Climate change impacts on natural
and managed ecosystems
NREL scientists are studying how climate change will alter plant productivity, crop production, forest fire and regeneration, biodiversity, and species migration. For example, the USDA UV-B Monitoring and Research Program (UVMRP) aims to better understand how climate change alters ultraviolet solar radiation and changes crop dynamics. NREL has also documented the impacts of recent forest fires and insect outbreaks on forest structure, tree regeneration, and carbon storage in the southern Rocky Mountains, to help understand forest response and resilience to climate change. The Bioenergy Alliance Network of the Rockies (BANR) is taking this a step further by exploring options for using beetle-killed and other forest biomass as a bioenergy feedstock, and provide rigorous scientific underpinnings to support a sustainable regional renewable energy industry.

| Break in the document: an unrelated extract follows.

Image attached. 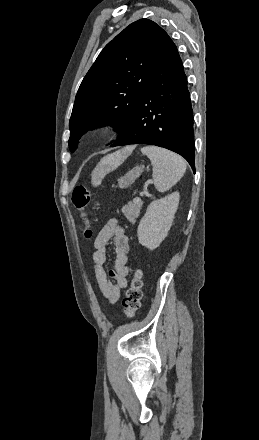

NREL hosted the North Central Climate Science Center, one of eight regional climate centers created by the US Department of Interior to help meet the changing needs of land and resource managers across the US, for nearly eight years. The Center brings together the latest data, tools, and knowledge on the impacts of climate change, and works directly with resource managers to promote climate-informed conservation and provides researchers an opportunity to work with an engaged and proactive applied management community.
In addition to the work with the US Department of Interior, NREL partners with the USDA Climate Hubs. The Hubs develop and deliver information and technologies to agricultural and natural resource managers to enable climate-informed decision-making, and to provide access to assistance to implement those decisions. For example, NREL provides the Northern Plains Climate Hub with information about how changing weather patterns and atmospheric C02 will impact rangeland grazing conditions so that livestock producers can adapt their practices as the climate changes.